--- Records Enclosed Below ---
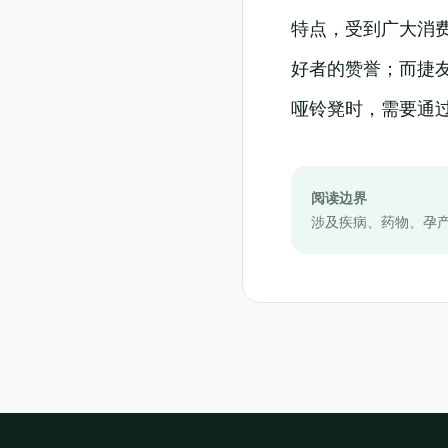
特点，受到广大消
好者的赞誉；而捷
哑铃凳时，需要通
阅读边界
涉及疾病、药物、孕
--- End of Enclosed Records ---
--- Records Enclosed Below ---
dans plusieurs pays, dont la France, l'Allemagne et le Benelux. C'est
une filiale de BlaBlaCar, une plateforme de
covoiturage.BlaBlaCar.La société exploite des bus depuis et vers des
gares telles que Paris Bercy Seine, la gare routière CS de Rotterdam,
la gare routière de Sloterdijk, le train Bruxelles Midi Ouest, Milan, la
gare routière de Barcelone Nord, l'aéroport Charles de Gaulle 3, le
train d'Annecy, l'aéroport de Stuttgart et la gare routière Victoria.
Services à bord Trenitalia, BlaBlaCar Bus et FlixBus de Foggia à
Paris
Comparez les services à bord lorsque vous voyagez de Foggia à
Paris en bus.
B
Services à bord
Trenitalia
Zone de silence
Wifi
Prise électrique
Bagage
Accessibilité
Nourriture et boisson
--- End of Enclosed Records ---
--- Records Enclosed Below ---
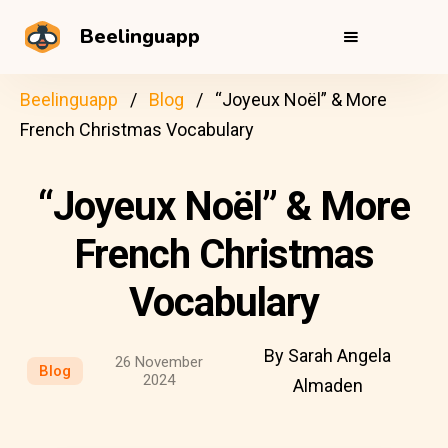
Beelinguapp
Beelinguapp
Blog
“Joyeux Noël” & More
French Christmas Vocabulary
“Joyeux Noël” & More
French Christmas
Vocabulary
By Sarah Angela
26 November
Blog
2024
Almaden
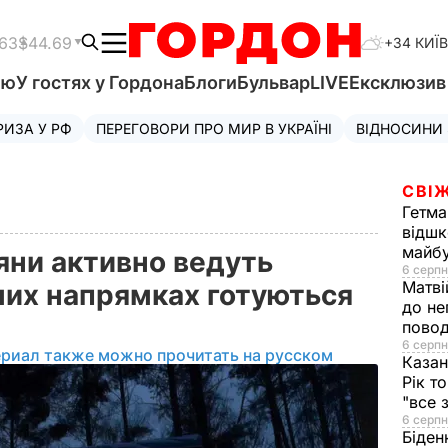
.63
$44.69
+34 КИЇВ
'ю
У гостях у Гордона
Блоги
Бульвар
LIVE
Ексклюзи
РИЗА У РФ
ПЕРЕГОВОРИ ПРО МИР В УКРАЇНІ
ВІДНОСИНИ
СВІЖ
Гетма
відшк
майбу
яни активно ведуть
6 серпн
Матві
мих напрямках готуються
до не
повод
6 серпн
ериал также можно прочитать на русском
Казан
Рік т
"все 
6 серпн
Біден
--- End of Enclosed Records ---
#### What to work on:
What you return should be exactly the lines above, starting at the one with "dans plusieurs pays, dont" and ending at the one with "Nourriture et boisson", and nothing else.

#### Solution to this exercise:
dans plusieurs pays, dont la France, l'Allemagne et le Benelux. C'est
une filiale de BlaBlaCar, une plateforme de
covoiturage.BlaBlaCar.La société exploite des bus depuis et vers des
gares telles que Paris Bercy Seine, la gare routière CS de Rotterdam,
la gare routière de Sloterdijk, le train Bruxelles Midi Ouest, Milan, la
gare routière de Barcelone Nord, l'aéroport Charles de Gaulle 3, le
train d'Annecy, l'aéroport de Stuttgart et la gare routière Victoria.
Services à bord Trenitalia, BlaBlaCar Bus et FlixBus de Foggia à
Paris
Comparez les services à bord lorsque vous voyagez de Foggia à
Paris en bus.
B
Services à bord
Trenitalia
Zone de silence
Wifi
Prise électrique
Bagage
Accessibilité
Nourriture et boisson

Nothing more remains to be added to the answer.